In the case of "Just do it", the misunderstanding 
does not seem to be based on a lack of knowledge, 
but an intentional carreerist camouflage strategy.

A few elaborations:

1) In fields where free distribution of works is 
more important than commercial use - like in free 
software, the sciences, certain areas of art and 
other volunteer work - proper attribution and 
crediting people is indispensable and part of 
fair ethics. After all, the authors have no gain 
from their work except public recognition. The 
"Just Do It" book is even too cheap for that. If 
the editors had been consequent, they should have 
left out their own names, too, instead of taking 
credit for the texts themselves.


2) According to [continental European] copyright 
laws, proper attribution is an indispensable 
right of every author. There can be no doubt that 
an illegal act was committed here that could be 
brought to

3) Yes, there are pseudonymous and anonymous 
publications like those of Luther Blissett. But 
it is solely upon the author to choose such a 
form of publication, not upon some editor. 
According to both legal and ethical rules, it is 
an editor's duty to get a permit from an author 
for every kind of use, including secondary uses, 
unless there are other contractual agreements or 
license rules. The exhibition itself documents 
that artist transgress these rules. But if 
editors and curators do the same and claim the 
same artistic freedom for themselves, they 
shouldn't mind being called manipulators (just 
like the artists).

4) Authorship involves responsibility, with the 
author's signature at its visible expression. 
Without attribution, all texts are devaluated.


5) The catalogue doesn't declare its text a 
collective, anonymous work, but implicitly 
ascribes it to the curators. This way, they - 
respectively Lentos Museum - cash in their value. 
Other authors can no longer be identified and get 
purged from history like in Stalinist media. 
Since the readers get the impression that the 
texts were written by the curators, this is not 
simply suppression of names, but
plagiarism.
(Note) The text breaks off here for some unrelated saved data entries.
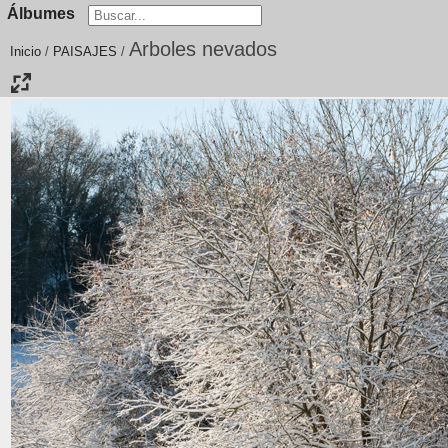
Álbumes
Arboles nevados
Inicio
/
PAISAJES
/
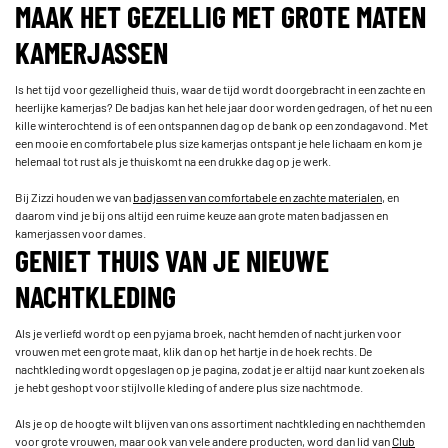
MAAK HET GEZELLIG MET GROTE MATEN
KAMERJASSEN
Is het tijd voor gezelligheid thuis, waar de tijd wordt doorgebracht in een zachte en
heerlijke kamerjas? De badjas kan het hele jaar door worden gedragen, of het nu een
kille winterochtend is of een ontspannen dag op de bank op een zondagavond. Met
een mooie en comfortabele plus size kamerjas ontspant je hele lichaam en kom je
helemaal tot rust als je thuiskomt na een drukke dag op je werk.
Bij Zizzi houden we van
badjassen van comfortabele en zachte materialen
, en
daarom vind je bij ons altijd een ruime keuze aan grote maten badjassen en
kamerjassen voor dames.
GENIET THUIS VAN JE NIEUWE
NACHTKLEDING
Als je verliefd wordt op een pyjama broek, nacht hemden of nacht jurken voor
vrouwen met een grote maat, klik dan op het hartje in de hoek rechts. De
nachtkleding wordt opgeslagen op je pagina, zodat je er altijd naar kunt zoeken als
je hebt geshopt voor stijlvolle kleding of andere plus size nachtmode.
Als je op de hoogte wilt blijven van ons assortiment nachtkleding en nachthemden
voor grote vrouwen, maar ook van vele andere producten, word dan lid van
Club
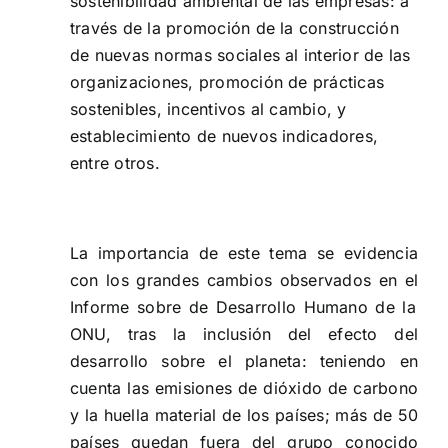
sostenibilidad ambiental de las empresas: a
través de la promoción de la construcción
de nuevas normas sociales al interior de las
organizaciones, promoción de prácticas
sostenibles, incentivos al cambio, y
establecimiento de nuevos indicadores,
entre otros.
La importancia de este tema se evidencia
con los grandes cambios observados en el
Informe sobre de Desarrollo Humano
de la
ONU, tras la inclusión del efecto del
desarrollo sobre el planeta: teniendo en
cuenta las emisiones de dióxido de carbono
y la huella material de los países; más de 50
países quedan fuera del grupo conocido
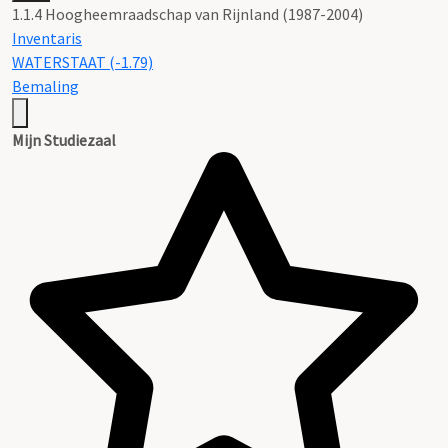
1.1.4 Hoogheemraadschap van Rijnland (1987-2004)
Inventaris
WATERSTAAT (-1.79)
Bemaling
Mijn Studiezaal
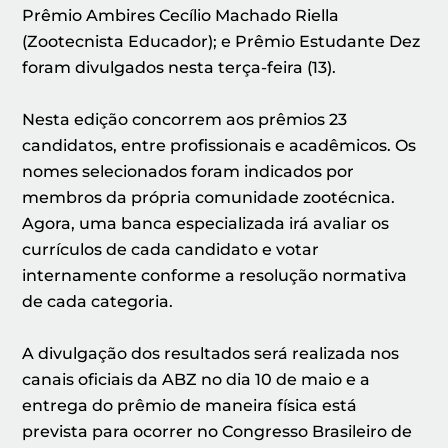
Prêmio Ambires Cecílio Machado Riella
(Zootecnista Educador); e Prêmio Estudante Dez
foram divulgados nesta terça-feira (13).
Nesta edição concorrem aos prêmios 23
candidatos, entre profissionais e acadêmicos. Os
nomes selecionados foram indicados por
membros da própria comunidade zootécnica.
Agora, uma banca especializada irá avaliar os
currículos de cada candidato e votar
internamente conforme a resolução normativa
de cada categoria.
A divulgação dos resultados será realizada nos
canais oficiais da ABZ no dia 10 de maio e a
entrega do prêmio de maneira física está
prevista para ocorrer no Congresso Brasileiro de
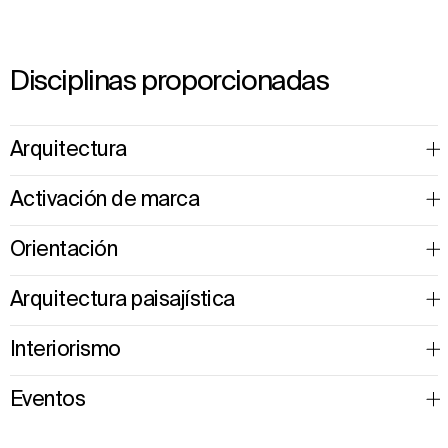
Disciplinas proporcionadas
Arquitectura
Activación de marca
Orientación
Arquitectura paisajística
Interiorismo
Eventos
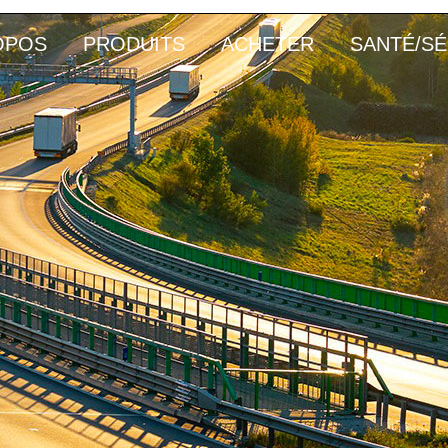
OPOS
PRODUITS
ACHETER
SANTÉ/SÉ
Unlike in artistic plagiarism, it's 
not a (weaker) individual borrowing from an 
institution, but an institution taking from 
individuals, similar to a professor who publishes 
the research of a student or assistant under his 
own name in an academic journal.


6) The people listed on the "Thanks" page of the 
catalogue are being recuperated since at least of 
the authors I know had not been contacted and 
negotiated with in advance. This (fictitious) 
list suggests a quality standard that increases 
the reputation of the curators and the editor.

7) The authors were removed from the economic 
value chain of the catalogue publication on full 
purposes. In a private e-Mail message to me, the 
curators said that including them would have 
prevented the publication as a whole because it 
would have become too expensive. They thus 
testify to a quite disturbed sense of right and 
wrong, putting their economic freedom above the 
legal rights of the producers.

8) With their behavior, the curators demonstrate 
that they don't understand "appropriation": It's 
not about saving money for publishers. And not 
about using other people's work to increase your 
own reputation and market value.

9) Since Lentos Museum has refused to react so far, I propose the following:

- all money made from the sales of the book will be donated to the Free
  Software Foundation Europe or the Creative Commons project.
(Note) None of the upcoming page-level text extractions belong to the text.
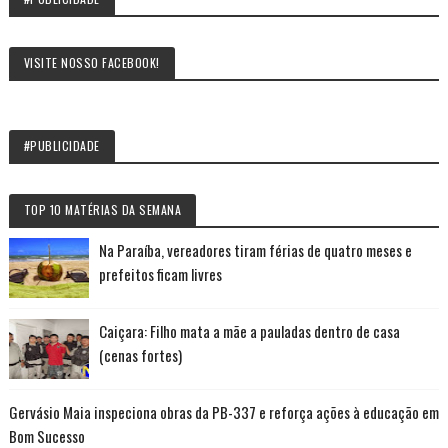
VISITE NOSSO FACEBOOK!
#PUBLICIDADE
TOP 10 MATÉRIAS DA SEMANA
Na Paraíba, vereadores tiram férias de quatro meses e
prefeitos ficam livres
Caiçara: Filho mata a mãe a pauladas dentro de casa
(cenas fortes)
Gervásio Maia inspeciona obras da PB-337 e reforça ações à educação em
Bom Sucesso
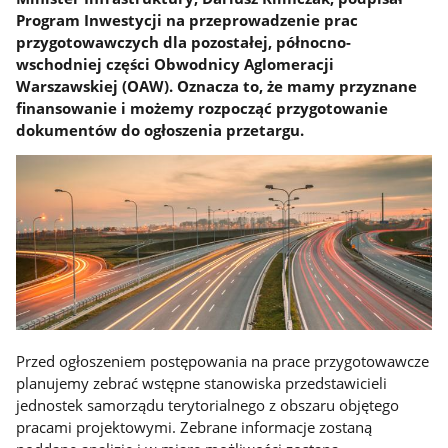
Program Inwestycji na przeprowadzenie prac
przygotowawczych dla pozostałej, północno-
wschodniej części Obwodnicy Aglomeracji
Warszawskiej (OAW). Oznacza to, że mamy przyznane
finansowanie i możemy rozpocząć przygotowanie
dokumentów do ogłoszenia przetargu.
Przed ogłoszeniem postępowania na prace przygotowawcze
planujemy zebrać wstępne stanowiska przedstawicieli
jednostek samorządu terytorialnego z obszaru objętego
pracami projektowymi. Zebrane informacje zostaną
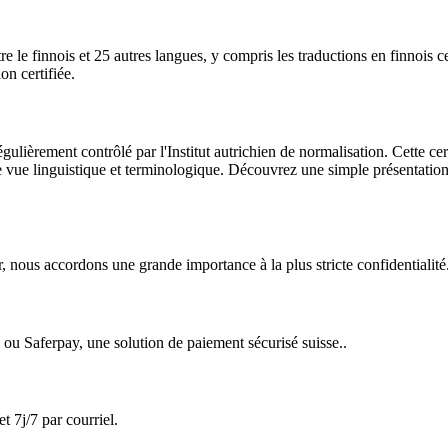
 le finnois et 25 autres langues, y compris les traductions en finnois cer
on certifiée.
lièrement contrôlé par l'Institut autrichien de normalisation. Cette cert
de vue linguistique et terminologique. Découvrez une simple présentation
r, nous accordons une grande importance à la plus stricte confidentialité.
 ou Saferpay, une solution de paiement sécurisé suisse..
 7j/7 par courriel.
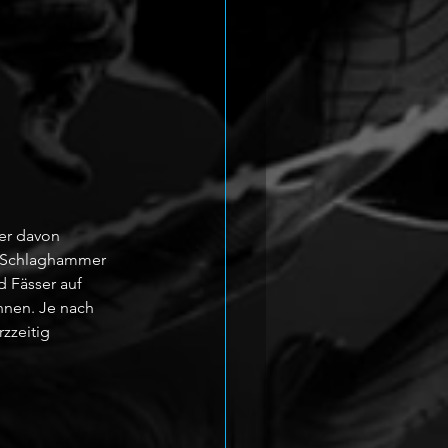
ier davon 
d Schlaghammer 
 Fässer auf 
nnen. Je nach 
zzeitig 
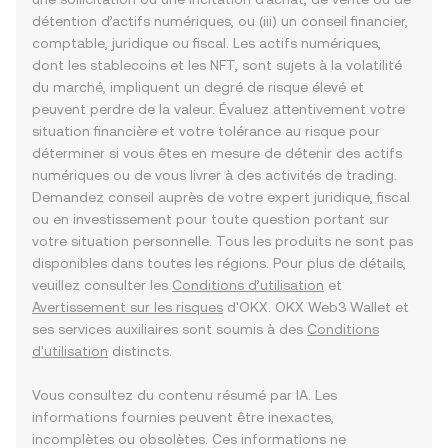
détention d’actifs numériques, ou (iii) un conseil financier,
comptable, juridique ou fiscal. Les actifs numériques,
dont les stablecoins et les NFT, sont sujets à la volatilité
du marché, impliquent un degré de risque élevé et
peuvent perdre de la valeur. Évaluez attentivement votre
situation financière et votre tolérance au risque pour
déterminer si vous êtes en mesure de détenir des actifs
numériques ou de vous livrer à des activités de trading.
Demandez conseil auprès de votre expert juridique, fiscal
ou en investissement pour toute question portant sur
votre situation personnelle. Tous les produits ne sont pas
disponibles dans toutes les régions. Pour plus de détails,
veuillez consulter les
Conditions d’utilisation
et
Avertissement sur les risques
d'OKX. OKX Web3 Wallet et
ses services auxiliaires sont soumis à des
Conditions
d'utilisation
distincts.
Vous consultez du contenu résumé par IA. Les
informations fournies peuvent être inexactes,
incomplètes ou obsolètes. Ces informations ne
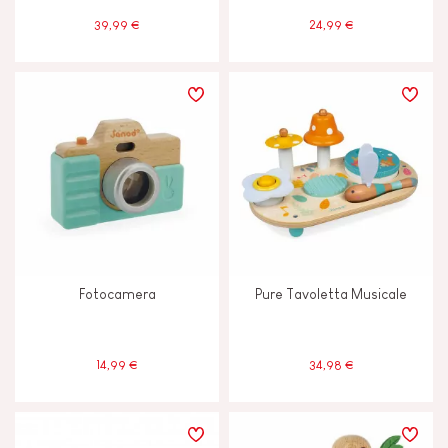
8 anni in su
8+
39,99 €
24,99 €
Meno di 2 anni
-2
Fotocamera
Pure Tavoletta Musicale
14,99 €
34,98 €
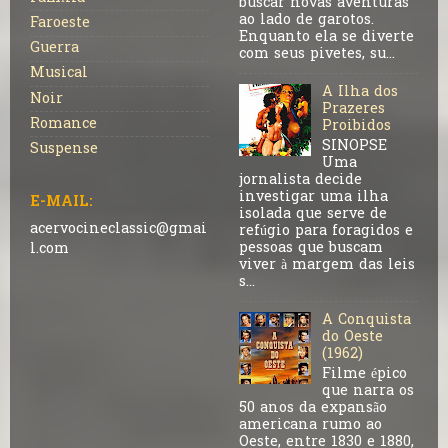
buscar novas aventuras
ao lado de garotos.
Faroeste
Enquanto ela se diverte
Guerra
com seus pivetes, su...
Musical
A Ilha dos
Noir
Prazeres
Romance
Proibidos
SINOPSE
Suspense
Uma
jornalista decide
investigar uma ilha
E-MAIL:
isolada que serve de
acervocineclassic@gmai
refúgio para foragidos e
pessoas que buscam
l.com
viver à margem das leis
s...
A Conquista
do Oeste
(1962)
Filme épico
que narra os
50 anos da expansão
americana rumo ao
Oeste, entre 1830 e 1880,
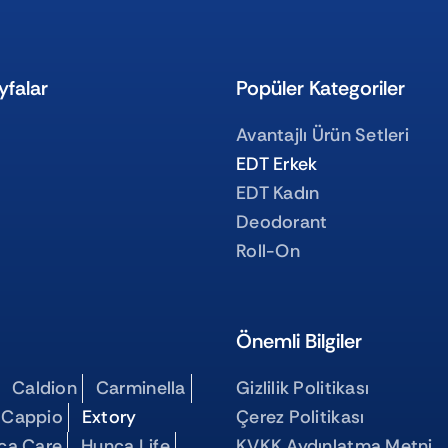
yfalar
Popüler Kategoriler
Avantajlı Ürün Setleri
EDT Erkek
EDT Kadın
Deodorant
Roll-On
Önemli Bilgiler
Caldion
Carminella
Gizlilik Politikası
 Cappio
Extory
Çerez Politikası
ca Care
Hunca Life
KVKK Aydınlatma Metni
- the curators give back their honorarium and donate it to Creative Commons,

- the remaining copies of the book will be given away for free and the
  manuscript will be put online as a freely downloadable PDF file.

- Lentos Museum and the curators will be anonymized on all related
  websites and printed matters, just like the authors before.

10) Copyright gives me all means for stopping the 
distribution of the book. Since I don't mind 
giving away my texts when a minimum of ethical 
rules are being obeyed, such as attribution of 
author and source, I will draw one consequence 
from this unpleasant experience: I will attach a 
license to all my texts which unmistakably 
explains the fair play rules for their use, and 
let a lawyer handle all infringements.